In Oct 2010 I had a L4-S1 PLIF. Ever since then I've fought through bouts of pain in my legs and in my lumbar area. I've done my best to not let the pain run my life but I have to admit it seems to be getting more and more difficult to pretend nothing is wrong.
The PM has tried me on Neurontin...then Lyrica...then by summer I was on 2 x 30mg Cymbalta daily. The PM told me the Cymbalta might also help the localized pain I was having in my back. Once it built up in my system I felt great and my legs hurt so much less. I could sleep through the night most times and felt pretty good in general. But like all good things, that came to an end maybe 1.5-2 months later. By September my leg pain had shot up again. I went from taking break-through meds (Norco 10mg most times) a few times a month to regularly taking them now 3 or more times a week...some weeks much more. I rarely sleep well, and I often lay awake contemplating whether or not I should take something).
Having said this, the Cymbalta clearly helps me. When I forget to take it I do feel it in the morning. So I am not really willing to stop taking it. What bums me out is that this med is making me forgetful and “spacey.” I am ok with this trade-off because it is helping my leg pain. But I am in the military and that “excuse” doesn’t bode well with my co-workers and boss(es). I drove home yesterday in tears because I was overwhelmed with feelings of inadequacy and frustration. I sit in meetings and instead of being engaged in conversation, I am either “out to lunch” and/or am consumed by my pain. It took me months to realize I had to accept this forgetfulness if I wanted to feel better. But now I’m dealing with the realization that the military will never accept it. I am awaiting a medical evaluation board (MEB) and the doc tells me there is a good chance I will be medically retired. But until then I just don’t know what to do. I want to contribute to my unit, but whenever I volunteer to head something up I end up having to ask for help…or worse, having to hand it off to another person. I can see the disappointment in my superiors’ eyes. They don’t even greet me in the hallway…talk about feeling like you don’t matter!

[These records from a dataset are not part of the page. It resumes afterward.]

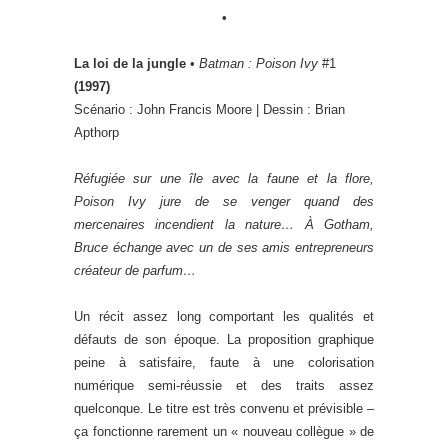
•
La loi de la jungle
•
Batman : Poison Ivy
#1
(1997)
Scénario : John Francis Moore | Dessin : Brian
Apthorp
Réfugiée sur une île avec la faune et la flore,
Poison Ivy jure de se venger quand des
mercenaires incendient la nature… À Gotham,
Bruce échange avec un de ses amis entrepreneurs
créateur de parfum…
Un récit assez long comportant les qualités et
défauts de son époque. La proposition graphique
peine à satisfaire, faute à une colorisation
numérique semi-réussie et des traits assez
quelconque. Le titre est très convenu et prévisible –
ça fonctionne rarement un « nouveau collègue » de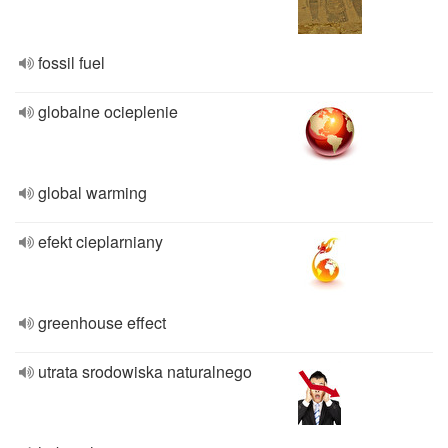
fossil fuel
globalne ocieplenie
global warming
efekt cieplarniany
greenhouse effect
utrata srodowiska naturalnego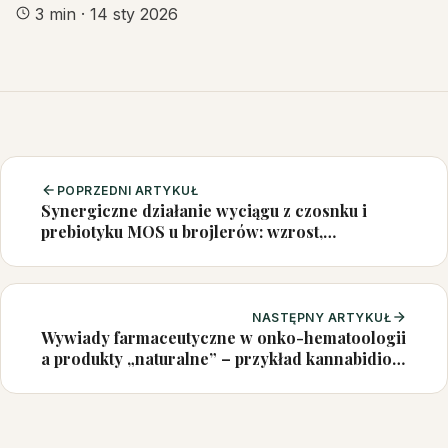
3 min
·
14 sty 2026
POPRZEDNI ARTYKUŁ
Synergiczne działanie wyciągu z czosnku i
prebiotyku MOS u brojlerów: wzrost,
odporność i zdrowie jelit
NASTĘPNY ARTYKUŁ
Wywiady farmaceutyczne w onko-hematoologii
a produkty „naturalne” – przykład kannabidiolu
(CBD)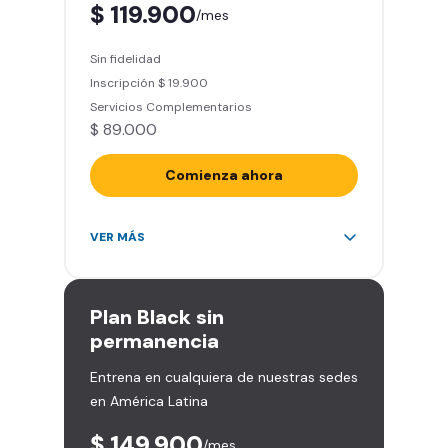
$ 119.900
/mes
Smart Fit App (Tu plan de
entrenamiento personalizado)
Sin fidelidad
Clases grupales con profesores*
Inscripción $ 19.900
(Sujeto a disponibilidad de salón
Servicios Complementarios
en cada sede)
$ 89.000
Acceso a todas las áreas de la
sede
Comienza ahora
Acceso ilimitado a más de 2.000
VER MÁS
sedes de la red
Derecho a traer un invitado 5
veces al mes
Plan
Black sin
Smart Spa (Relájate en los sillones
permanencia
de masajes)
Entrena en cualquiera de nuestras sedes
Descuentos especiales en marcas
en América Latina
aliadas
Smart Fit App (Tu plan de
$ 149.900
/mes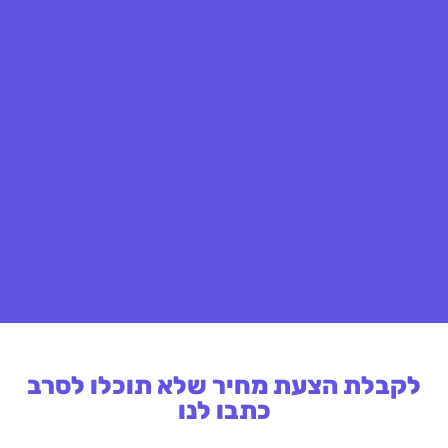
לקבלת הצעת מחיר שלא תוכלו לסרב
כתבו לנו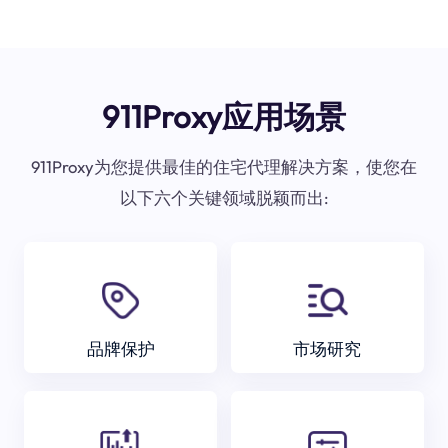
911Proxy应用场景
911Proxy为您提供最佳的住宅代理解决方案，使您在
以下六个关键领域脱颖而出:
品牌保护
市场研究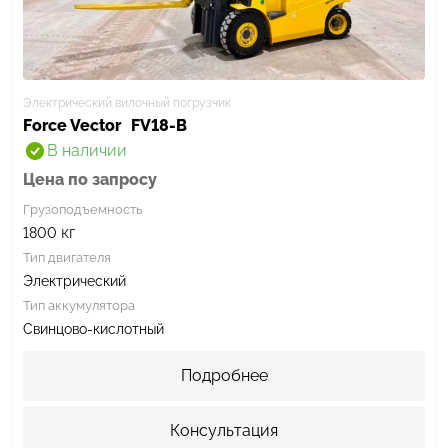
Электрический вилочный погрузчик
Force Vector
FV18-B
В наличии
Цена по запросу
Грузоподъемность
кг
1800
Тип двигателя
Электрический
Тип аккумулятора
Свинцово-кислотный
Подробнее
Консультация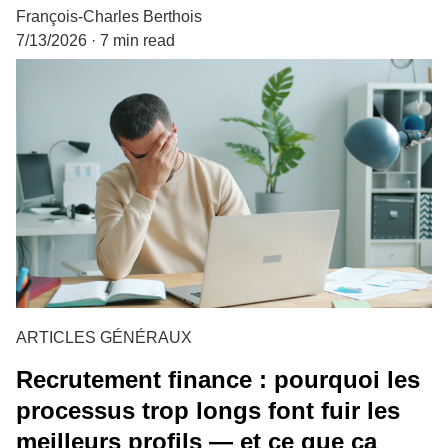
François-Charles Berthois
7/13/2026
7 min read
ARTICLES GÉNÉRAUX
Recrutement finance : pourquoi les
processus trop longs font fuir les
meilleurs profils — et ce que ça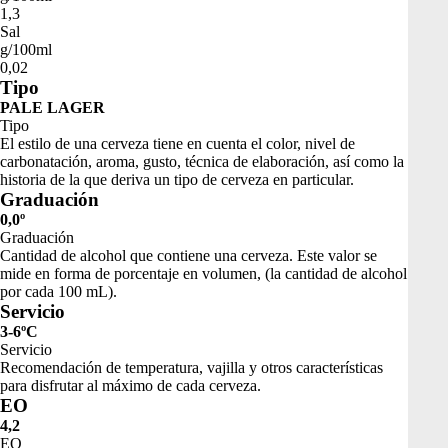
1,3
Sal
g/100ml
0,02
Tipo
PALE LAGER
Tipo
El estilo de una cerveza tiene en cuenta el color, nivel de
carbonatación, aroma, gusto, técnica de elaboración, así como la
historia de la que deriva un tipo de cerveza en particular.
Graduación
0,0º
Graduación
Cantidad de alcohol que contiene una cerveza. Este valor se
mide en forma de porcentaje en volumen, (la cantidad de alcohol
por cada 100 mL).
Servicio
3-6ºC
Servicio
Recomendación de temperatura, vajilla y otros características
para disfrutar al máximo de cada cerveza.
EO
4,2
EO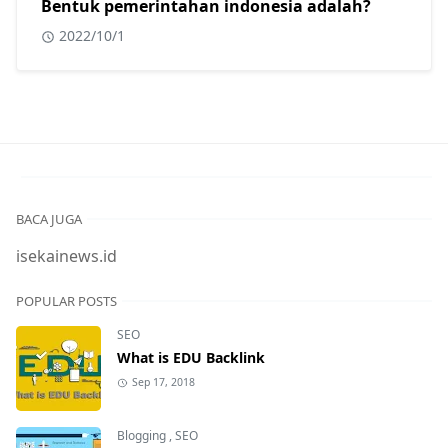
Bentuk pemerintahan indonesia adalah?
2022/10/1
BACA JUGA
isekainews.id
POPULAR POSTS
SEO
What is EDU Backlink
Sep 17, 2018
Blogging
,
SEO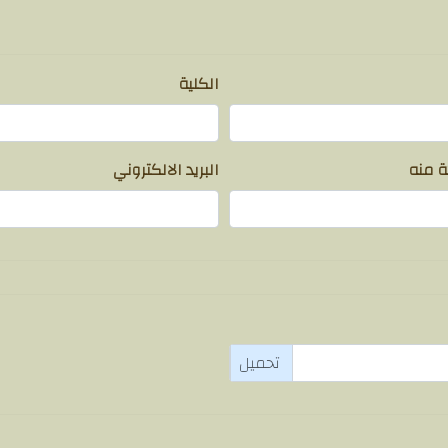
الكلية
 منه
البريد الالكتروني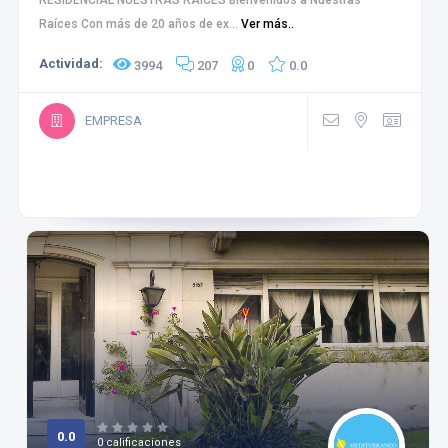
RESIDENCIAL NUESTRAS RAÍCES Bienvenidos a Nuestras
Raíces Con más de 20 años de ex...
Ver más..
Actividad:
3994
207
0
0.0
EMPRESA
0.0
0 calificaciones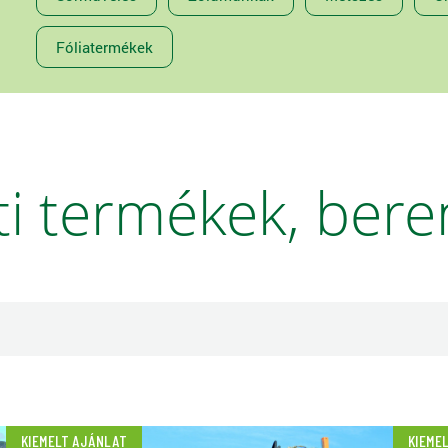
Fóliatermékek
ti termékek, ber
KIEMELT AJÁNLAT
KIEME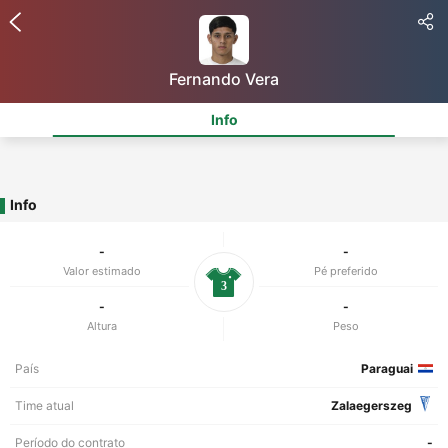
Fernando Vera
Info
Info
-
-
Valor estimado
Pé preferido
3
-
-
Altura
Peso
País
Paraguai
Time atual
Zalaegerszeg
Período do contrato
-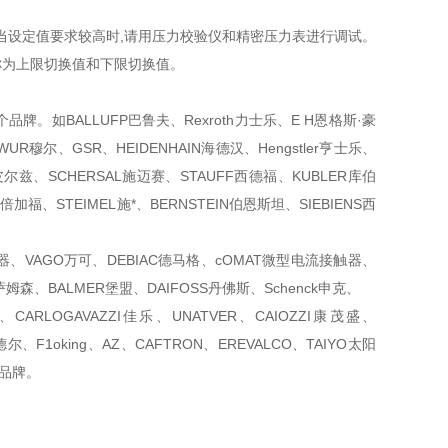
,当设定值要求较高时,请用压力校验仪和精密压力表进行调试。
称为上限切换值和下限切换值。
。如BALLUFP巴鲁夫、Rexroth力士乐、E H恩格斯·豪
R穆尔、GSR、HEIDENHAIN海德汉、Hengstler亨士乐、
皮尔兹、SCHERSAL施迈赛、STAUFF西德福、KUBLER库伯
加福、STEIMEL施*、BERNSTEIN伯恩斯坦、SIEBIENS西
T计时器、VAGO万可、DEBIAC德马格、cOMAT微型电流接触器、
n萨姆森、BALMER堡盟、DAIFOSS丹佛斯、Schenck申克、
CARLOGAVAZZI佳乐、UNATVER、CAIOZZI康茂盛、
本德尔、F1oking、AZ、CAFTRON、EREVALCO、TAIYO太阳
口品牌。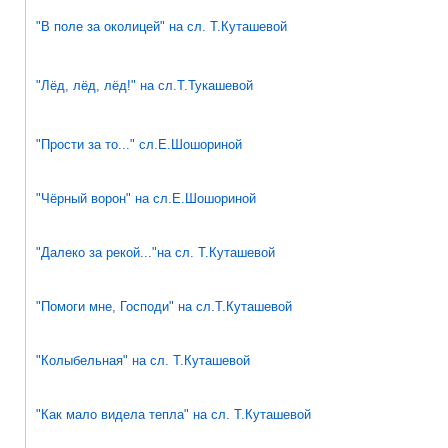
"В поле за околицей" на сл. Т.Куташевой
"Лёд, лёд, лёд!" на сл.Т.Тукашевой
"Прости за то..." сл.Е.Шошориной
"Чёрный ворон" на сл.Е.Шошориной
"Далеко за рекой..."на сл. Т.Куташевой
"Помоги мне, Господи" на сл.Т.Куташевой
"Колыбельная" на сл. Т.Куташевой
"Как мало видела тепла" на сл. Т.Куташевой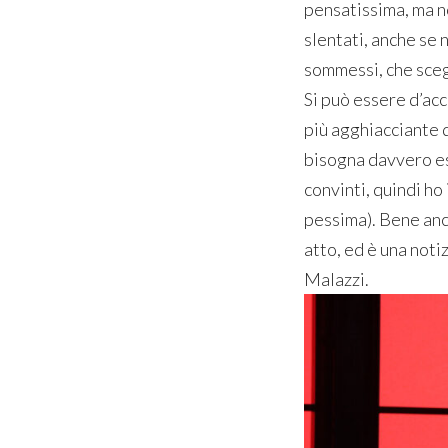
pensatissima, ma no
slentati, anche se 
sommessi, che scegl
Si può essere d’acc
più agghiacciante d
bisogna davvero es
convinti, quindi ho 
pessima). Bene anch
atto, ed è una not
Malazzi.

I know there is no way to convey to a non-spiney what it feels like to be in constant pain and discomfort. I just wish I could escape this place, but instead I have been waiting months and have yet to even have my preliminary board meeting.
I'm sorry this is kind of disjointed. I know there are many people in more pain than myself. But I'm scared, confused and frustrated. I'm "only" 35 and am 12 years in to a successful military career. I have watched myself, once a proud, motivated military officer; now not much more than an empty shell.
Thank you for letting me vent. This is the only place where people listen and understand what I’m talking about. Please respond if you have had similar experiences, or think you know how I can help combat these feelings. I think we all want to be a part of something bigger than ourselves…I just need a good shove.